A from Texas arrived near the end of the row with bake sale brownies, and we speculated about who the Chocolate Milk Bandit in the house might be. He said he was a bake sale fanatic and couldn't understand people who put store-bought sweets into a bake sale; when he discovered such an offense, he said, he found himself wanting to run through the bake sale, kicking over tables like Jesus in the temple (kicking out the the False Brownie Prophets).

W gave us a quick run-down on tenant law in Seattle; he knew all about it from his previous rental experience. He moved in from another county, and the room he rented sight-unseen had a gas leak beneath the floor, urine-soaked carpets from the previous tenant, sewage leaking through the wall whenever someone flushed the toilet, and other horrors. He eventually documented all of it, sicced the city government on his landlord, and got all of his money back from several months of living in this hellhole.

But, back to L...

Last night, around 1:30 AM, I swear I woke up and heard her screaming "Whore!!" in her inimitable way, probably outside one of the sorority houses a block or two away. It had to be her. Nobody else screams that particular word in quite the same way, with quite the same vehemence.

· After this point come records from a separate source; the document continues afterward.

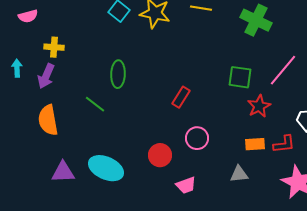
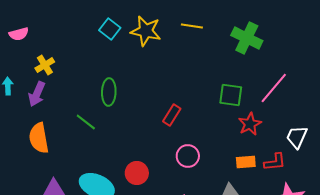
yellow cross: (54, 47) -> (45, 65), turned -36
red circle: (160, 155) -> (137, 173), moved

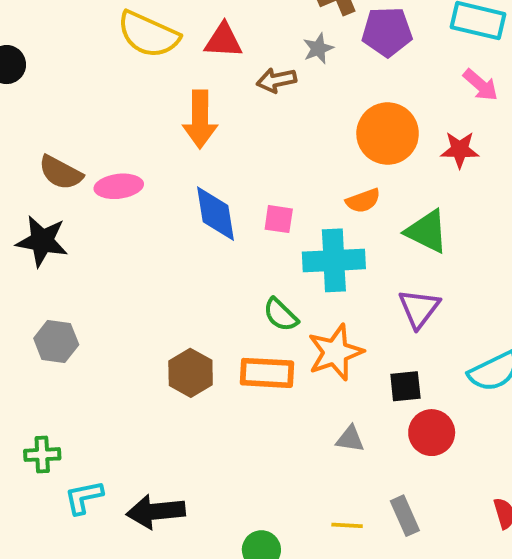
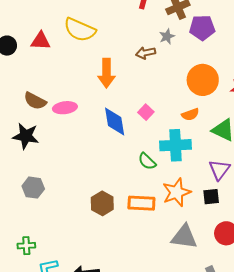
red triangle: (223, 41) -> (41, 41), moved
pink square: (279, 219) -> (146, 112), moved, turned 35
green semicircle: (281, 315) -> (147, 161), moved
black square: (405, 386) -> (211, 197), moved
gray triangle: (350, 439) -> (184, 237), size x1.8

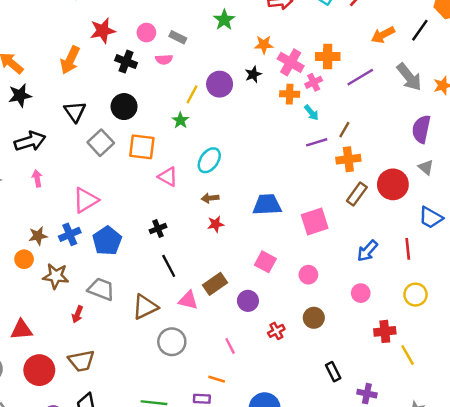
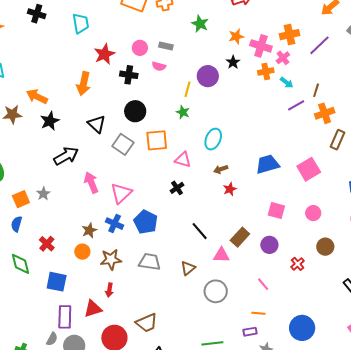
pink semicircle: (164, 59) -> (159, 66), turned 32
pink arrow: (37, 178) -> (91, 183), moved, size x1.5
black cross: (158, 229) -> (177, 188), moved
blue cross: (70, 234) -> (115, 224), turned -30
brown triangle: (145, 307) -> (188, 268), size x0.7
red arrow: (77, 314) -> (109, 290), moved

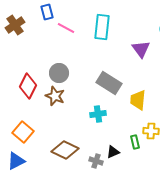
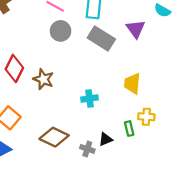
gray circle: (59, 73) -> (61, 31), moved
gray rectangle: (109, 83) -> (101, 38), moved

I saw no sign of her today, but did find myself astounded by the incredible quiet in the house.

The only thing I heard this morning was cancer-stricken S growling "Bastards!" as he entered the basement bathroom. I later understood his anger when I walked past and smelled it. I'm not going in there again until it's clean.

It smelled similar to the bird/fish stink from the Birdman's room, so maybe he's responsible.

W's fuzzy pink slippers were lying outside L's room--marking his territory in triumph, perhaps?